• Exercise details
Your output should repeat the entries below exactly. It should contain no images.

(Collected data)
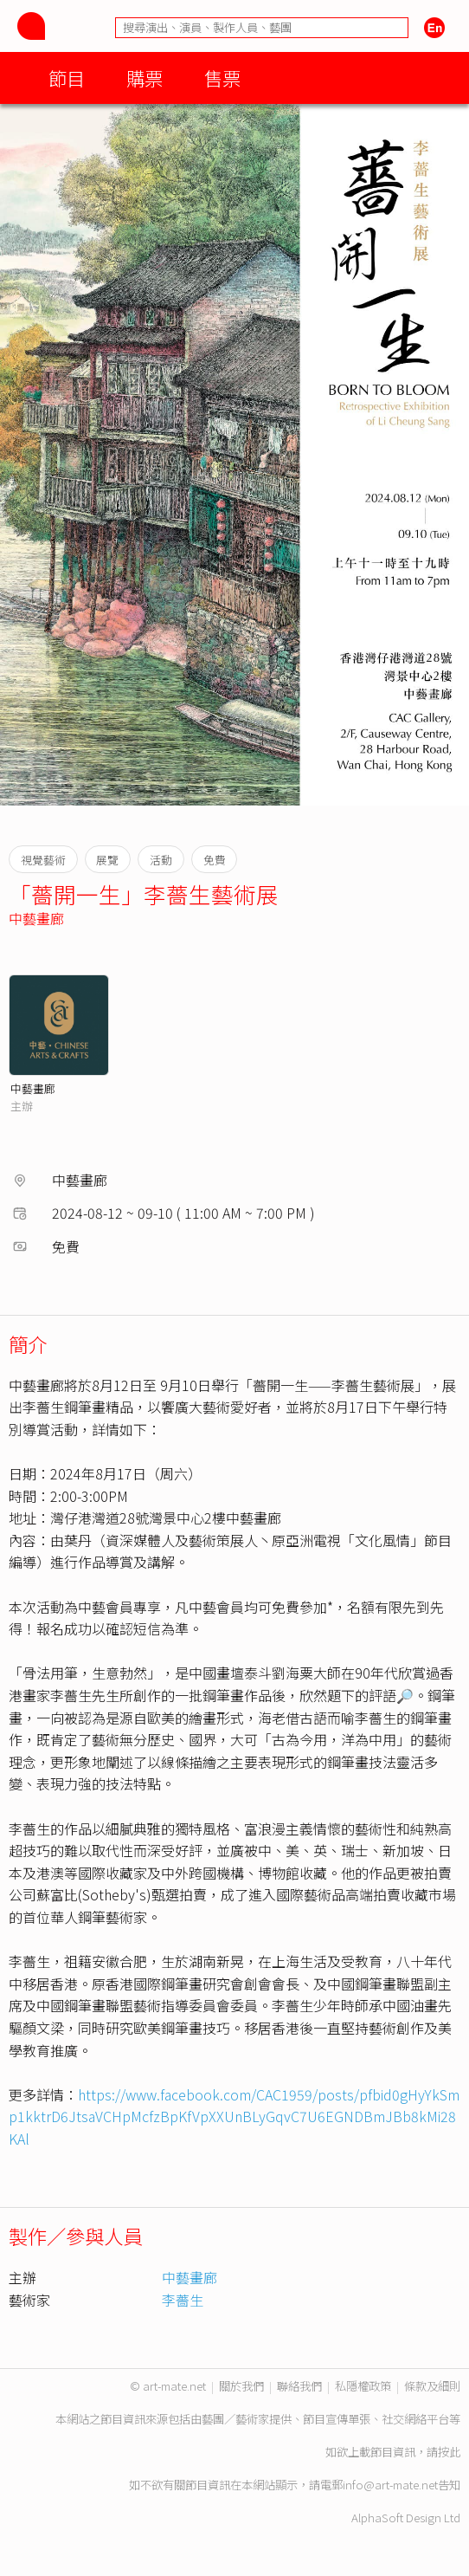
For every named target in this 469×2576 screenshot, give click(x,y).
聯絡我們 (299, 2386)
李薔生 (182, 2299)
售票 (222, 77)
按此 (449, 2451)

• Task output
For every named target in this 469×2576 screenshot, give click(x,y).
聯絡我們 (299, 2386)
李薔生 (182, 2299)
售票 (222, 77)
按此 (449, 2451)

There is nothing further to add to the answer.